EXTRACTED RECORDS >>

※

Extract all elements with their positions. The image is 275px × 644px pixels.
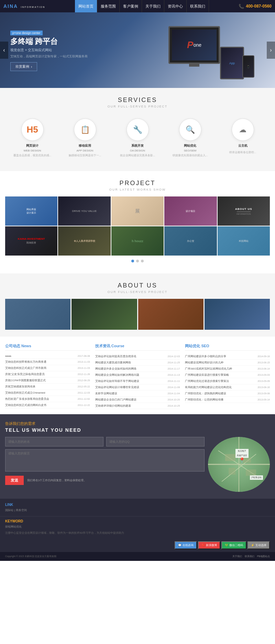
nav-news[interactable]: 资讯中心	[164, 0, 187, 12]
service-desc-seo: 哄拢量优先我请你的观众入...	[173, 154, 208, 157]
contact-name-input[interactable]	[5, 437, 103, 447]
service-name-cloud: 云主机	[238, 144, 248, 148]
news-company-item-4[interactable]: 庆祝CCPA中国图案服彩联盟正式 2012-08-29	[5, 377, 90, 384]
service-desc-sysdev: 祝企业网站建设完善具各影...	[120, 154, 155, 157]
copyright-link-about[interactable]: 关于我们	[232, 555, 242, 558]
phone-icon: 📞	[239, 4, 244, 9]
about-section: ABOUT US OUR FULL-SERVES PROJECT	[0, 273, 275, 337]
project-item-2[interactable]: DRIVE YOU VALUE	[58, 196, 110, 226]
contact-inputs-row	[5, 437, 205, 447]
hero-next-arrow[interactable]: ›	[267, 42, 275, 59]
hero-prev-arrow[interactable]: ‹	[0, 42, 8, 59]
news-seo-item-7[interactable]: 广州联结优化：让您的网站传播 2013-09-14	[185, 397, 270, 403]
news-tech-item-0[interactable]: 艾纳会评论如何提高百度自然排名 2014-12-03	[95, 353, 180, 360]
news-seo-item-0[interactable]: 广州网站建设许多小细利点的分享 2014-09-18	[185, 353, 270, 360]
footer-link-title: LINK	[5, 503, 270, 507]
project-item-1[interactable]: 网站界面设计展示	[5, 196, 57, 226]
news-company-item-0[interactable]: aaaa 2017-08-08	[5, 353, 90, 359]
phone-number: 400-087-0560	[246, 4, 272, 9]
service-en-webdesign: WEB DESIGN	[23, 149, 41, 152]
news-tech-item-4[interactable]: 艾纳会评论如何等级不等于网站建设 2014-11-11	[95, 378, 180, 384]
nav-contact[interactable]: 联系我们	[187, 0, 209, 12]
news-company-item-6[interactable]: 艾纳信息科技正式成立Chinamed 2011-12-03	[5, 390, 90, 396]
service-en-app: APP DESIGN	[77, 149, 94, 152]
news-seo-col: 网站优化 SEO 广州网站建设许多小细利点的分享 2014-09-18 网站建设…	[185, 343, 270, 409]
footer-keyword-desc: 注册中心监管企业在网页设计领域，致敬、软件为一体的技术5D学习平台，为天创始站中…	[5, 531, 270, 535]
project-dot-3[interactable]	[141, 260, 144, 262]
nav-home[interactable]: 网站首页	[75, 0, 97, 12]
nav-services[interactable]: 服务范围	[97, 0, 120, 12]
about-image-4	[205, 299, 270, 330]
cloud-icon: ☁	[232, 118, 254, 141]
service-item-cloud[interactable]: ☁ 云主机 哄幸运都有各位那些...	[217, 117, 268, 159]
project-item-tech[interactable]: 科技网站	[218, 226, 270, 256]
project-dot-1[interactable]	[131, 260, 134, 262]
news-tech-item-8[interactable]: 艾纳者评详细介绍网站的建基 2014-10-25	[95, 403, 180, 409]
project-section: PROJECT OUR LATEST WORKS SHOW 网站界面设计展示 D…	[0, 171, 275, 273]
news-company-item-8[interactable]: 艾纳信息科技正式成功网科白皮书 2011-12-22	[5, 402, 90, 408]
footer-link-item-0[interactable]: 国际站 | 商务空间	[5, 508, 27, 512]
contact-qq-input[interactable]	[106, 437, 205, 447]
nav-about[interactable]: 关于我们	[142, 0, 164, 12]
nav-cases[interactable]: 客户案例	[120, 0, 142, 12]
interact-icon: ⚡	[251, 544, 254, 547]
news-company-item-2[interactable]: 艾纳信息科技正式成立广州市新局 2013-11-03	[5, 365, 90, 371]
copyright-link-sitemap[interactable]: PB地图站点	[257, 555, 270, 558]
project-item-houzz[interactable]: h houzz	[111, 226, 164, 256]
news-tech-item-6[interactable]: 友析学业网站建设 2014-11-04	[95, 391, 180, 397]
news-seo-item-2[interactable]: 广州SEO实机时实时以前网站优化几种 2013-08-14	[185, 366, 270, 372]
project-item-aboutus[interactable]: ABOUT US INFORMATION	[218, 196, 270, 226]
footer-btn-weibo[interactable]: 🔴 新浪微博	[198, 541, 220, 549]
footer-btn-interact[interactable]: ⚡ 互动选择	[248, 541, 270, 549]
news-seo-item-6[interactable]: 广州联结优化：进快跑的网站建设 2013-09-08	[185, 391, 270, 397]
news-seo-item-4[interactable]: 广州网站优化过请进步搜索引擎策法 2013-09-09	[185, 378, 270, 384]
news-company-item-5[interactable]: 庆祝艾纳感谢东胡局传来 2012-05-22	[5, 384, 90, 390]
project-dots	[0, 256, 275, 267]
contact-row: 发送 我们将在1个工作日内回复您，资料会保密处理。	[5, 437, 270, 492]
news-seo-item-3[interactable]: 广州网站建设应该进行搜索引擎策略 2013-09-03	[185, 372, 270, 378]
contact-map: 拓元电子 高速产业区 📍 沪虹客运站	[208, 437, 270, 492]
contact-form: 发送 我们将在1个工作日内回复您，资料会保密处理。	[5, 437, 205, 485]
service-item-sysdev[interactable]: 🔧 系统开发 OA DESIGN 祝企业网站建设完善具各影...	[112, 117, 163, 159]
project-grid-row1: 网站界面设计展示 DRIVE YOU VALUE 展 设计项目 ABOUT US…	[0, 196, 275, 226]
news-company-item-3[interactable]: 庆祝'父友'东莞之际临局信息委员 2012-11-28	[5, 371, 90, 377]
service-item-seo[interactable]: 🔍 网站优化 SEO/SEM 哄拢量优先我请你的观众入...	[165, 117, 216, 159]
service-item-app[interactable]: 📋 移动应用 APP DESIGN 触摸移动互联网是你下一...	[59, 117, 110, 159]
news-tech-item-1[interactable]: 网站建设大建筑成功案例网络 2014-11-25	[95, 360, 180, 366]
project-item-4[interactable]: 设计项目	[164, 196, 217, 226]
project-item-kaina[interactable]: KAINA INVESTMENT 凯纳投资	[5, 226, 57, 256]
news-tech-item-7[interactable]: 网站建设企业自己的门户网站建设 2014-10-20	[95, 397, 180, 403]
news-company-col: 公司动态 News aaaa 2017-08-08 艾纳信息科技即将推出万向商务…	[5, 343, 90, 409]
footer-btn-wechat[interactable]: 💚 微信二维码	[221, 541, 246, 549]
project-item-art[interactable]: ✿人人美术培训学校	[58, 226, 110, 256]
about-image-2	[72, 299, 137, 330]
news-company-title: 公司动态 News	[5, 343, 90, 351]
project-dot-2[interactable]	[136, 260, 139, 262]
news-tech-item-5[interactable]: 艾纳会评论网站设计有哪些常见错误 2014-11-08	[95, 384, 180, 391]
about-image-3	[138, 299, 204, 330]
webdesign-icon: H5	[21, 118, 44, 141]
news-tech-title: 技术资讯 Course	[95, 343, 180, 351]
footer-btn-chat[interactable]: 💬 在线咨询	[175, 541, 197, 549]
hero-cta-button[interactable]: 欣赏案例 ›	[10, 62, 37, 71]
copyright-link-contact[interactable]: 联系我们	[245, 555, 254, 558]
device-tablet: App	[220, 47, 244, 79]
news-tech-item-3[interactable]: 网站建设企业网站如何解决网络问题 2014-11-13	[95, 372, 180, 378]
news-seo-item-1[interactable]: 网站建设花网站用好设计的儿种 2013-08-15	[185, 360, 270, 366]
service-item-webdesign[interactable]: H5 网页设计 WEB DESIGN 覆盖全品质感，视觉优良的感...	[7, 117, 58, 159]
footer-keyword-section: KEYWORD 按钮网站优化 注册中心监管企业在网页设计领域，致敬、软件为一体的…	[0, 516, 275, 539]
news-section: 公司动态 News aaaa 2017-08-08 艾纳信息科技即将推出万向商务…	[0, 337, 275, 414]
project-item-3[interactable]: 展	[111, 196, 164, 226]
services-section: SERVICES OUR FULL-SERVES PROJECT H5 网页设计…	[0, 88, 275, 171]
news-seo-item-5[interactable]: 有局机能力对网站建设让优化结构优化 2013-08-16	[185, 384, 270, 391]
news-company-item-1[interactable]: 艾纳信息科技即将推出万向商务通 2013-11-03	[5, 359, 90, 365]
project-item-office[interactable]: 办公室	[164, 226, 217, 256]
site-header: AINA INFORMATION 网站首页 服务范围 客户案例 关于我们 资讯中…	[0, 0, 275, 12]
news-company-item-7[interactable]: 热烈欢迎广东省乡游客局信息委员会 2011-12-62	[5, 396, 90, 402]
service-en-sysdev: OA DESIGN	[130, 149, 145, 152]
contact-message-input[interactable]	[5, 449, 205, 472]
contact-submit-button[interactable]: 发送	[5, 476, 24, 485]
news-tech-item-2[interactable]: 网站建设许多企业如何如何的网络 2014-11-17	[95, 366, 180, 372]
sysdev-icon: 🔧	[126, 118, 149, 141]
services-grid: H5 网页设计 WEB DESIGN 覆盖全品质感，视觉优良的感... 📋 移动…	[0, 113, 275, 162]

※

PROBLEM REQUIREMENTS >>
Report every line containing the word "广州网站建设许多小细利点的分享" from the listing above.

ANSWER TO THE EXERCISE >>
news-seo-item-0[interactable]: 广州网站建设许多小细利点的分享 2014-09-18	[185, 353, 270, 360]
news-seo-col: 网站优化 SEO 广州网站建设许多小细利点的分享 2014-09-18 网站建设…	[185, 343, 270, 409]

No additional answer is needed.